Keajaiban Campalok dan Kutukan Tembakau

Kutukan tembakau
Sumber gambar furnishingthecloud.net

Melihat banyak kasus, yang membuat saya cemas saat akan menulis esai tentang tembakau adalah adanya praanggapan pembaca tentang kampanye rokok, terutama bagi kelompok antirokok. Rasa benci yang terlampau tinggi terkadang menyebabkan kesimpulan dibuat sebelum teks dibaca, seperti seorang tukang nujum. Entah bagaimana asumsi semacam ini dibangun, menciptakan pandangan inferior untuk sesuatu yang sejatinya tidak dipahami arusnya secara detail, dari hulu ke hilir, sehingga hal-hal baik yang tersembunyi pun tertutup oleh asumsi negatif. Agar tidak dirasuki dosa ilmiah berkepanjangan seperti ini, mari tenang dan duduklah, lalu baca tulisan ini.
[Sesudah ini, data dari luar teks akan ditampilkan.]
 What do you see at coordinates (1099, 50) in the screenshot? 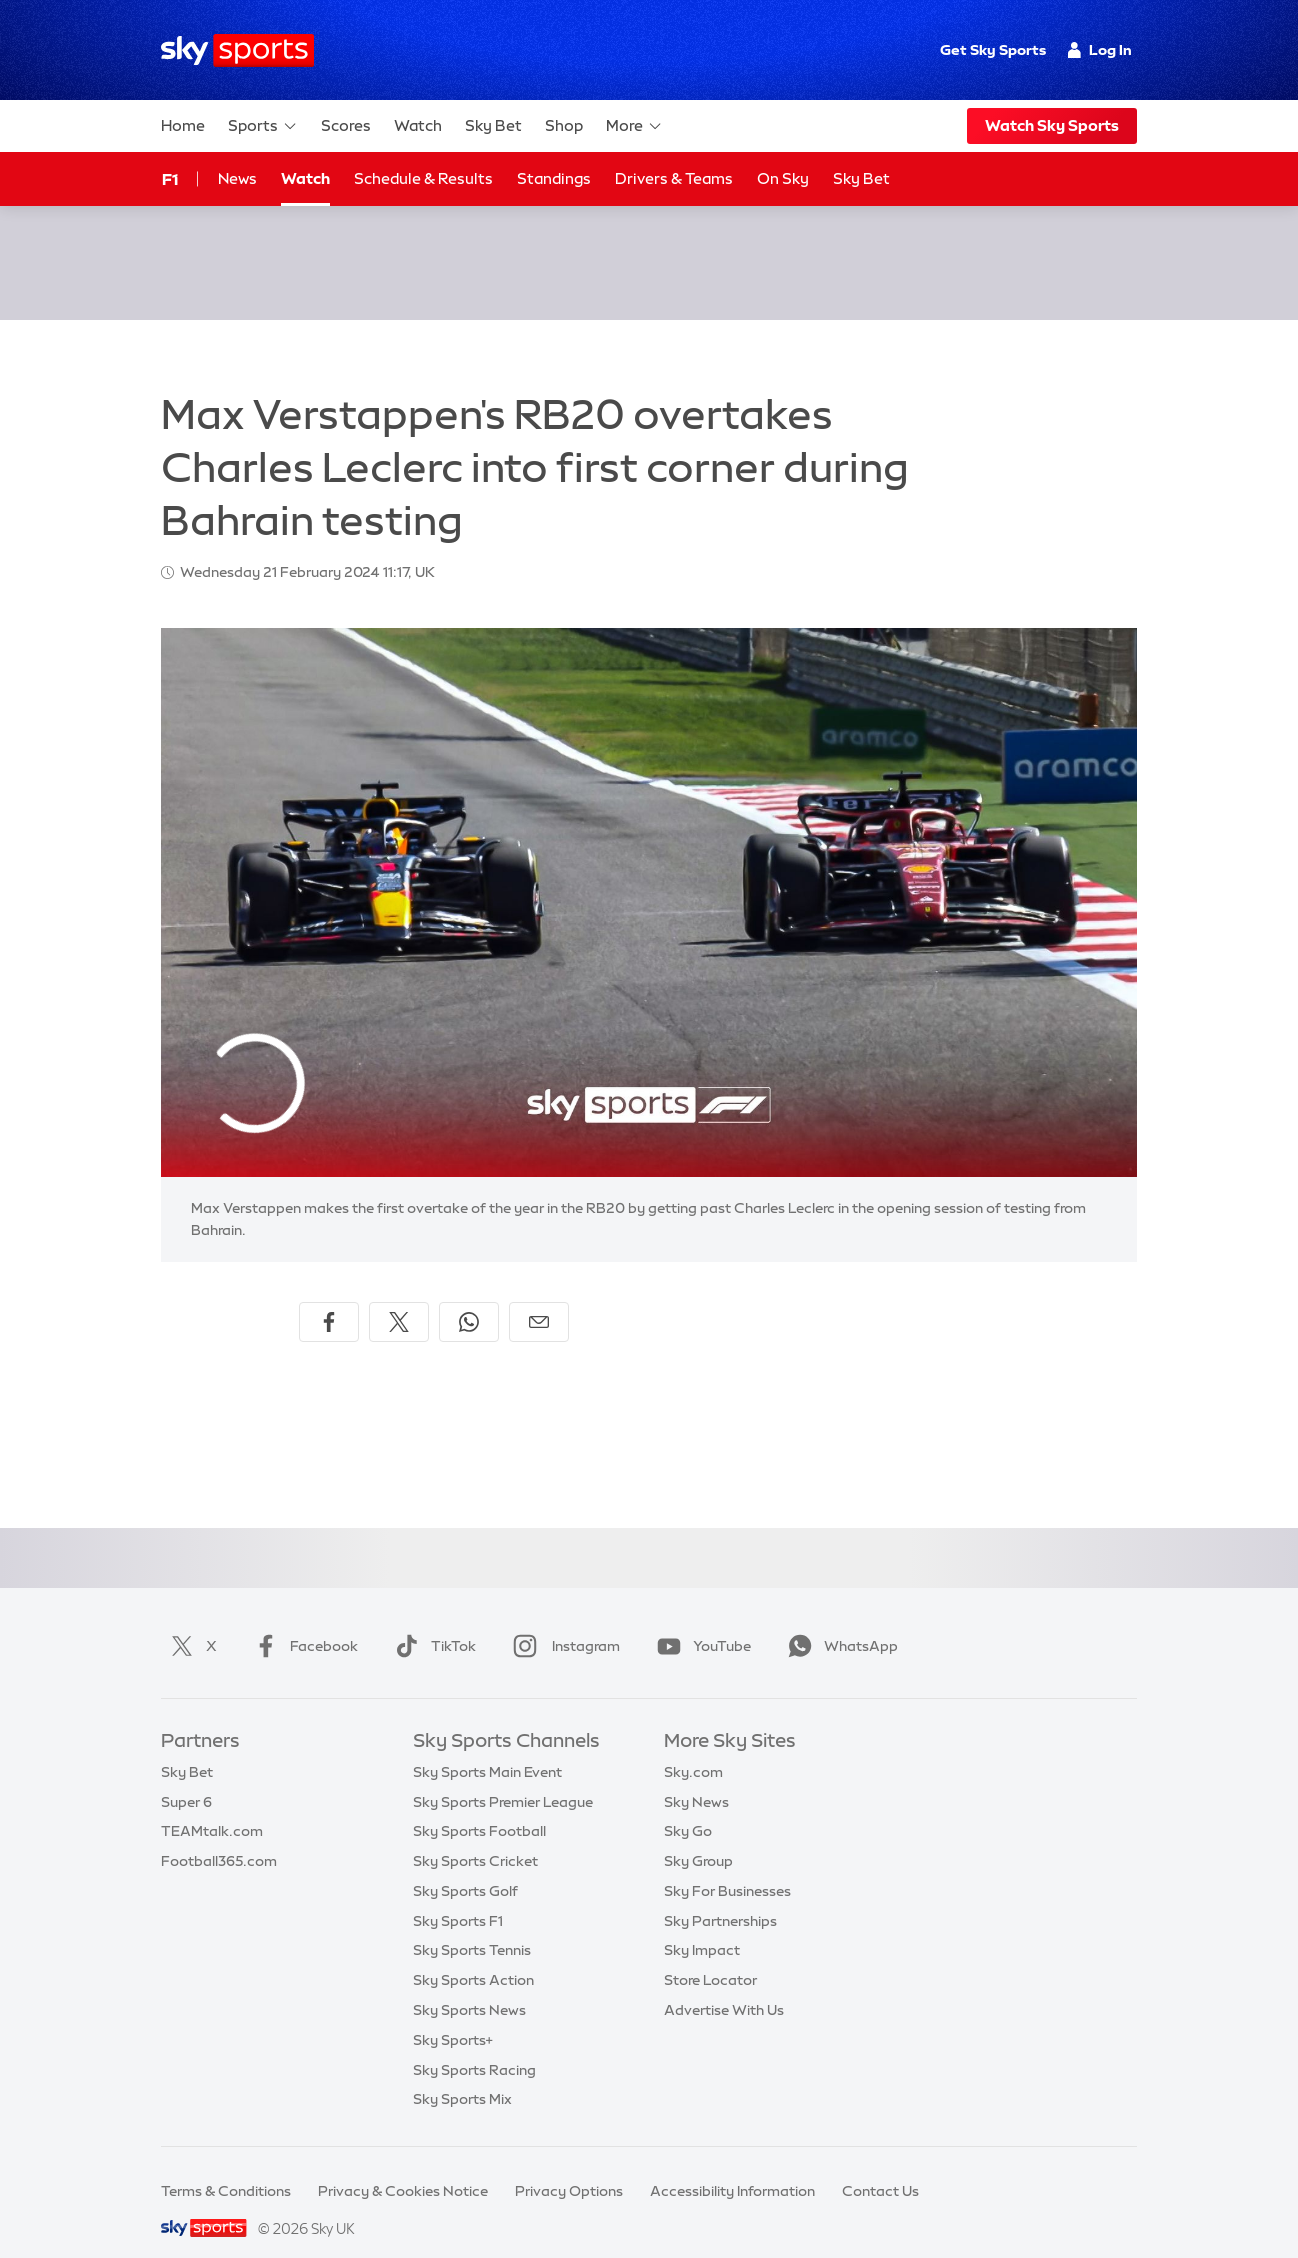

Pada bulan-bulan berakhir “ber”, puncak kekeringan menimpa masyarakat Madura yang tanahnya memang kerontang dari sononya. Pulau yang dikitari bebatuan karst ini tergolong tandus secara keseluruhan dan subur hanya di beberapa bagian kecil lainnya, terutama di daerah Kabupaten Sumenep. Pohon-pohon tembakau terbaiknya tumbuh terutama di areal tegalan perbukitannya. Prancak, Montorna, dan Bakeong adalah nama tiga desa penghasil tembakau Sumenep bermutu masyhur. Akan tetapi, “artis”-nya hanya ada di satu dusun saja, yakni Dusun Jambangan, di Desa Bakeong.

Pada tanggal 28 Juli 2012 silam, saya mendampingi dua orang awak National Geographic, wartawan dan fotografer, berkunjung ke Dusun Jambangan tersebut untuk menelisik rahasia—atau misteri—Tembakau Campalok. Secara geografis, ia berada di Kecamatan Guluk-Guluk, Sumenep.

Satu hal yang menjadi magnet bagi wartawan tersebut adalah karena harganya yang tidak masuk akal untuk ukuran tembakau sejenis. Saya bumbui sekalian, Campalok ngetop juga sebab didongkrak oleh beberapa mitos: tanah itu pernah disinggahi Pottre Koneng; jika Tembakau Campalok dipanen, harga tembakau lainnya cenderung merosot, bahkan anjlok; juragan tembakau tertentu bahkan menggunakannya sebagai jimat wewangian tembakau, tidak dibuat rokok, hanya digantung di gudang tembakaunya dan diyakini akan memberikan efek wangi pada tembakau yang lain. Jika dilinting, dinyalakan, lantas disundut (dimatikan), Tembakau Campalok tidak meninggalkan bau apek sebagaimana puntung.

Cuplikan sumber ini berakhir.